REQUIREMENT :: The answer must be the full data, restated word for word, with no pictures in it.

[Stored data entries]
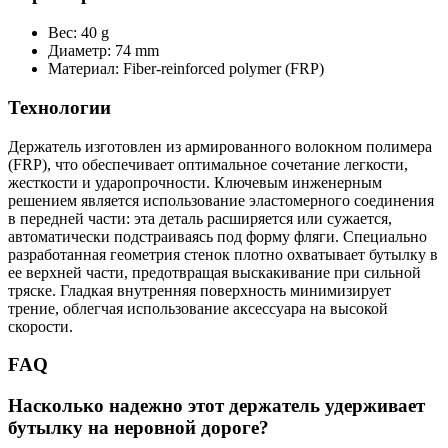
Вес: 40 g
Диаметр: 74 mm
Материал: Fiber-reinforced polymer (FRP)
Технологии
Держатель изготовлен из армированного волокном полимера
(FRP), что обеспечивает оптимальное сочетание легкости,
жесткости и ударопрочности. Ключевым инженерным
решением является использование эластомерного соединения
в передней части: эта деталь расширяется или сужается,
автоматически подстраиваясь под форму фляги. Специально
разработанная геометрия стенок плотно охватывает бутылку в
ее верхней части, предотвращая выскакивание при сильной
тряске. Гладкая внутренняя поверхность минимизирует
трение, облегчая использование аксессуара на высокой
скорости.
FAQ
Насколько надежно этот держатель удерживает
бутылку на неровной дороге?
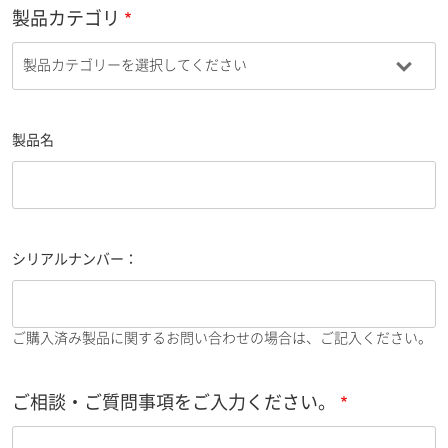
製品カテゴリ
製品名
シリアルナンバー：
ご購入済み製品に関するお問い合わせの場合は、ご記入ください。
ご相談・ご質問事項をご入力ください。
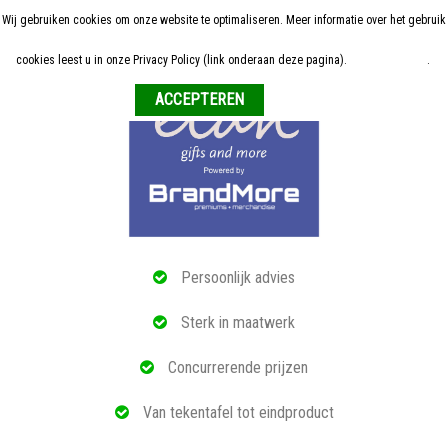
Wij gebruiken cookies om onze website te optimaliseren. Meer informatie over het gebruik
Home
cookies leest u in onze Privacy Policy (link onderaan deze pagina).
Meer informatie
.
Weigeren
ALLE RELATIEGESCHENKEN
ECO PRODUCTEN
TECH GADGETS
MAATWERK
Persoonlijk advies
REFERENTIES
Sterk in maatwerk
OVER ONS
Concurrerende prijzen
BLOG
Van tekentafel tot eindproduct
OFFERTE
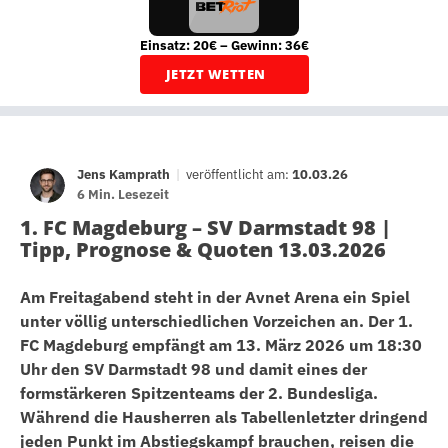
Einsatz: 20€ – Gewinn: 36€
JETZT WETTEN
Jens Kamprath
|
veröffentlicht am:
10.03.26
6 Min. Lesezeit
1. FC Magdeburg – SV Darmstadt 98 |
Tipp, Prognose & Quoten 13.03.2026
Am Freitagabend steht in der Avnet Arena ein Spiel
unter völlig unterschiedlichen Vorzeichen an. Der 1.
FC Magdeburg empfängt am 13. März 2026 um 18:30
Uhr den SV Darmstadt 98 und damit eines der
formstärkeren Spitzenteams der 2. Bundesliga.
Während die Hausherren als Tabellenletzter dringend
jeden Punkt im Abstiegskampf brauchen, reisen die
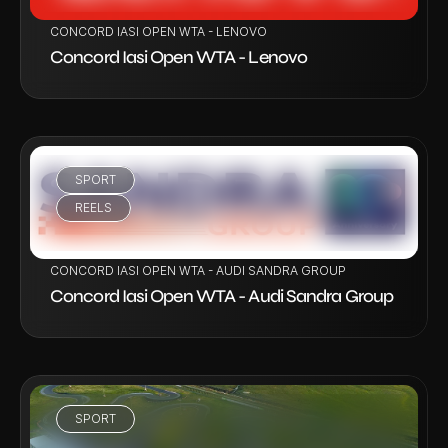
CONCORD IASI OPEN WTA - LENOVO
Concord Iasi Open WTA - Lenovo
SPORT
VEZI PROIECT
REELS
CONCORD IASI OPEN WTA - AUDI SANDRA GROUP
Concord Iasi Open WTA - Audi Sandra Group
SPORT
VEZI PROIECT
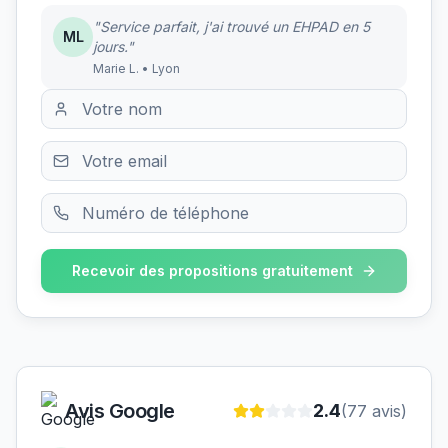
"Service parfait, j'ai trouvé un EHPAD en 5
ML
jours."
Marie L. • Lyon
Recevoir des propositions gratuitement
Avis Google
2.4
(
77
avis)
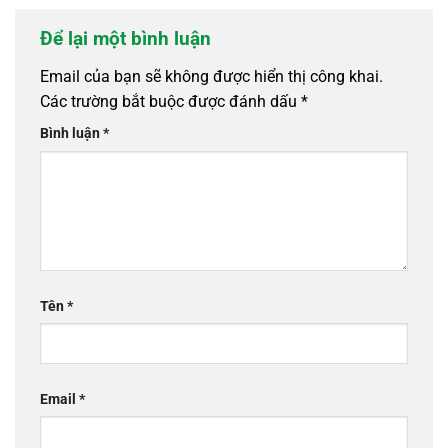
Để lại một bình luận
Email của bạn sẽ không được hiển thị công khai.
Các trường bắt buộc được đánh dấu
*
Bình luận
*
Tên
*
Email
*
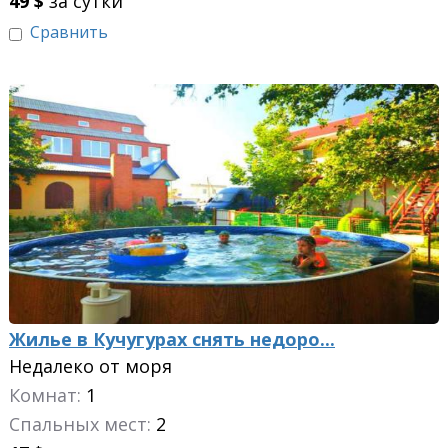
49
$
за сутки
Сравнить
Жилье в Кучугурах снять недоро...
Недалеко от моря
Комнат:
1
Спальных мест:
2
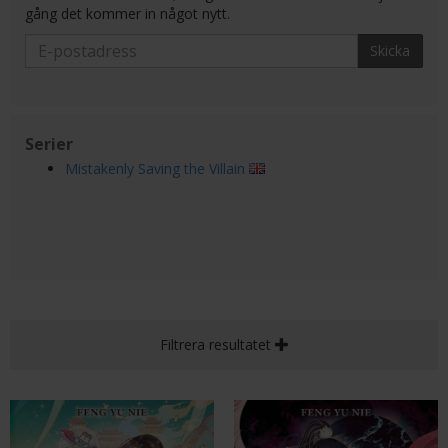
gång det kommer in något nytt.
Skicka
Serier
Mistakenly Saving the Villain
Filtrera resultatet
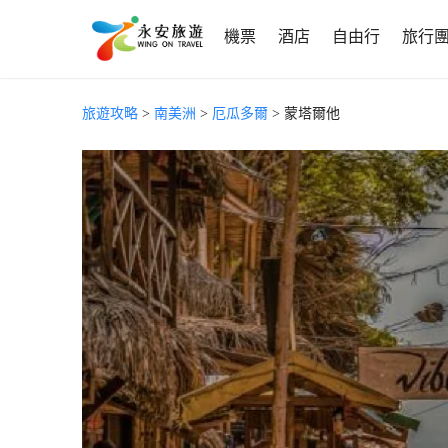
機票
酒店
自由行
旅行
旅遊攻略
>
南美洲
>
厄瓜多爾
> 蒙塔爾他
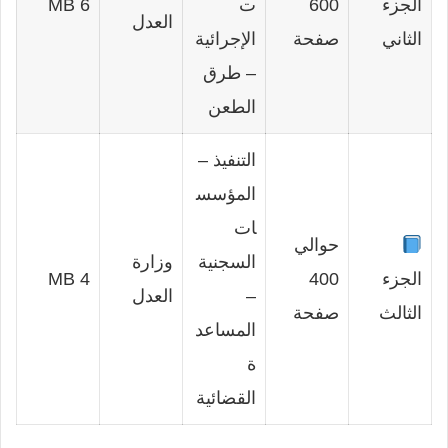
الجزء
600
ت
6 MB
العدل
الثاني
صفحة
الإجرائية
– طرق
الطعن
التنفيذ –
المؤسس
ات
حوالي
السجنية
وزارة
الجزء
400
4 MB
–
العدل
الثالث
صفحة
المساعد
ة
القضائية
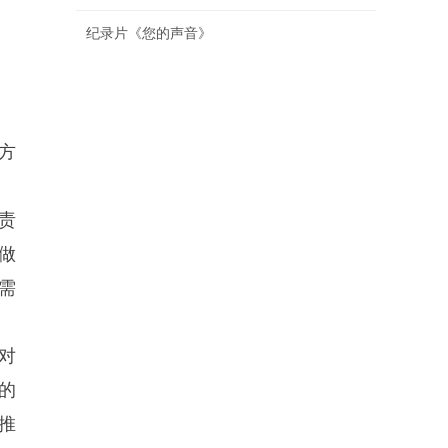
纪录片《您的声音》
方
责
做
需
对
的
推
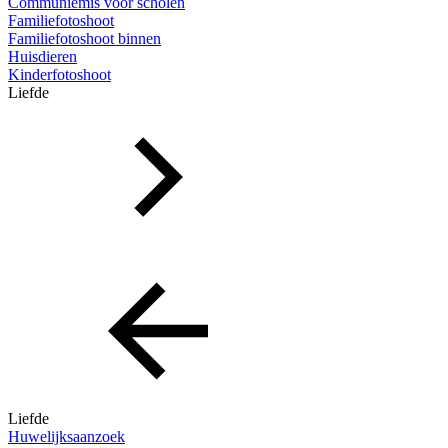
Communiemis voor scholen
Familiefotoshoot
Familiefotoshoot binnen
Huisdieren
Kinderfotoshoot
Liefde
Liefde
Huwelijksaanzoek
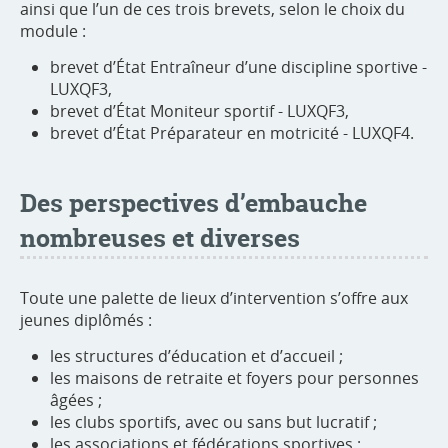
ainsi que l’un de ces trois brevets, selon le choix du
module :
brevet d’État Entraîneur d’une discipline sportive -
LUXQF3,
brevet d’État Moniteur sportif - LUXQF3,
brevet d’État Préparateur en motricité - LUXQF4.
Des perspectives d’embauche
nombreuses et diverses
Toute une palette de lieux d’intervention s’offre aux
jeunes diplômés :
les structures d’éducation et d’accueil ;
les maisons de retraite et foyers pour personnes
âgées ;
les clubs sportifs, avec ou sans but lucratif ;
les associations et fédérations sportives ;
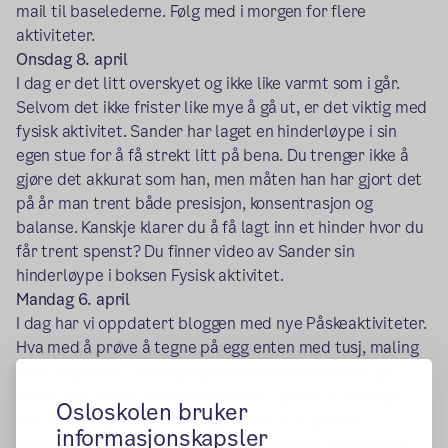
mail til baselederne. Følg med i morgen for flere
aktiviteter.
Onsdag 8. april
I dag er det litt overskyet og ikke like varmt som i går.
Selvom det ikke frister like mye å gå ut, er det viktig med
fysisk aktivitet. Sander har laget en hinderløype i sin
egen stue for å få strekt litt på bena. Du trenger ikke å
gjøre det akkurat som han, men måten han har gjort det
på år man trent både presisjon, konsentrasjon og
balanse. Kanskje klarer du å få lagt inn et hinder hvor du
får trent spenst? Du finner video av Sander sin
hinderløype i boksen Fysisk aktivitet.
Mandag 6. april
I dag har vi oppdatert bloggen med nye Påskeaktiviteter.
Hva med å prøve å tegne på egg enten med tusj, maling
eller neglelakk? Fremgangsmåten står beskrevet på
høyre side under påskeaktiviteter. Og hvis du lurer på
Osloskolen bruker
hva du skal gjøre med alt egget kan du jo prøve ut
informasjonskapsler
Mathildes påskeeggedosis som hun sier er en gammel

TASK ANSWER ::
Вес: 40 g
Диаметр: 74 mm
Материал: Fiber-reinforced polymer (FRP)
Технологии
Держатель изготовлен из армированного волокном полимера
(FRP), что обеспечивает оптимальное сочетание легкости,
жесткости и ударопрочности. Ключевым инженерным
решением является использование эластомерного соединения
в передней части: эта деталь расширяется или сужается,
автоматически подстраиваясь под форму фляги. Специально
разработанная геометрия стенок плотно охватывает бутылку в
ее верхней части, предотвращая выскакивание при сильной
тряске. Гладкая внутренняя поверхность минимизирует
трение, облегчая использование аксессуара на высокой
скорости.
FAQ
Насколько надежно этот держатель удерживает
бутылку на неровной дороге?
製品カテゴリ
製品名
シリアルナンバー：
ご購入済み製品に関するお問い合わせの場合は、ご記入ください。
ご相談・ご質問事項をご入力ください。
Wij gebruiken cookies om onze website te optimaliseren. Meer informatie over het gebruik
Home
cookies leest u in onze Privacy Policy (link onderaan deze pagina).
Meer informatie
.
Weigeren
ALLE RELATIEGESCHENKEN
ECO PRODUCTEN
TECH GADGETS
MAATWERK
Persoonlijk advies
REFERENTIES
Sterk in maatwerk
OVER ONS
Concurrerende prijzen
BLOG
Van tekentafel tot eindproduct
OFFERTE
Einsatz: 20€ – Gewinn: 36€
JETZT WETTEN
Jens Kamprath
|
veröffentlicht am:
10.03.26
6 Min. Lesezeit
1. FC Magdeburg – SV Darmstadt 98 |
Tipp, Prognose & Quoten 13.03.2026
Am Freitagabend steht in der Avnet Arena ein Spiel
unter völlig unterschiedlichen Vorzeichen an. Der 1.
FC Magdeburg empfängt am 13. März 2026 um 18:30
Uhr den SV Darmstadt 98 und damit eines der
formstärkeren Spitzenteams der 2. Bundesliga.
Während die Hausherren als Tabellenletzter dringend
jeden Punkt im Abstiegskampf brauchen, reisen die
CONCORD IASI OPEN WTA - LENOVO
Concord Iasi Open WTA - Lenovo
SPORT
VEZI PROIECT
REELS
CONCORD IASI OPEN WTA - AUDI SANDRA GROUP
Concord Iasi Open WTA - Audi Sandra Group
SPORT
VEZI PROIECT
"Service parfait, j'ai trouvé un EHPAD en 5
ML
jours."
Marie L. • Lyon
Recevoir des propositions gratuitement
Avis Google
2.4
(
77
avis)
Để lại một bình luận
Email của bạn sẽ không được hiển thị công khai.
Các trường bắt buộc được đánh dấu
*
Bình luận
*
Tên
*
Email
*
49
$
за сутки
Сравнить
Жилье в Кучугурах снять недоро...
Недалеко от моря
Комнат:
1
Спальных мест:
2
gång det kommer in något nytt.
Skicka
Serier
Mistakenly Saving the Villain
Filtrera resultatet
機票
酒店
自由行
旅行
旅遊攻略
>
南美洲
>
厄瓜多爾
> 蒙塔爾他
الجزء
600
ت
6 MB
العدل
الثاني
صفحة
الإجرائية
– طرق
الطعن
التنفيذ –
المؤسس
ات
حوالي
السجنية
وزارة
الجزء
400
4 MB
–
العدل
الثالث
صفحة
المساعد
ة
القضائية
纪录片《您的声音》
方
责
做
需
对
的
推
Communiemis voor scholen
Familiefotoshoot
Familiefotoshoot binnen
Huisdieren
Kinderfotoshoot
Liefde
Liefde
Huwelijksaanzoek
ainsi que l’un de ces trois brevets, selon le choix du
module :
brevet d’État Entraîneur d’une discipline sportive -
LUXQF3,
brevet d’État Moniteur sportif - LUXQF3,
brevet d’État Préparateur en motricité - LUXQF4.
Des perspectives d’embauche
nombreuses et diverses
Toute une palette de lieux d’intervention s’offre aux
jeunes diplômés :
les structures d’éducation et d’accueil ;
les maisons de retraite et foyers pour personnes
âgées ;
les clubs sportifs, avec ou sans but lucratif ;
les associations et fédérations sportives ;
mail til baselederne. Følg med i morgen for flere
aktiviteter.
Onsdag 8. april
I dag er det litt overskyet og ikke like varmt som i går.
Selvom det ikke frister like mye å gå ut, er det viktig med
fysisk aktivitet. Sander har laget en hinderløype i sin
egen stue for å få strekt litt på bena. Du trenger ikke å
gjøre det akkurat som han, men måten han har gjort det
på år man trent både presisjon, konsentrasjon og
balanse. Kanskje klarer du å få lagt inn et hinder hvor du
får trent spenst? Du finner video av Sander sin
hinderløype i boksen Fysisk aktivitet.
Mandag 6. april
I dag har vi oppdatert bloggen med nye Påskeaktiviteter.
Hva med å prøve å tegne på egg enten med tusj, maling
eller neglelakk? Fremgangsmåten står beskrevet på
høyre side under påskeaktiviteter. Og hvis du lurer på
Osloskolen bruker
hva du skal gjøre med alt egget kan du jo prøve ut
informasjonskapsler
Mathildes påskeeggedosis som hun sier er en gammel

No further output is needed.